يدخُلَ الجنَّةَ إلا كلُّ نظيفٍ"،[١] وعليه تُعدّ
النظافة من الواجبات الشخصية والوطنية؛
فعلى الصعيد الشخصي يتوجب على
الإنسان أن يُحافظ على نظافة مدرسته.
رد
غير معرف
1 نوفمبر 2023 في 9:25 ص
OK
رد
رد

**Exercise objective:** Lines in scope run from the one holding "فعلى الصعيد الشخصي يتوجب على" to the last line of the material above; transcribe them exactly and omit the rest.

**Solution for this exercise:**
فعلى الصعيد الشخصي يتوجب على
الإنسان أن يُحافظ على نظافة مدرسته.
رد
غير معرف
1 نوفمبر 2023 في 9:25 ص
OK
رد
رد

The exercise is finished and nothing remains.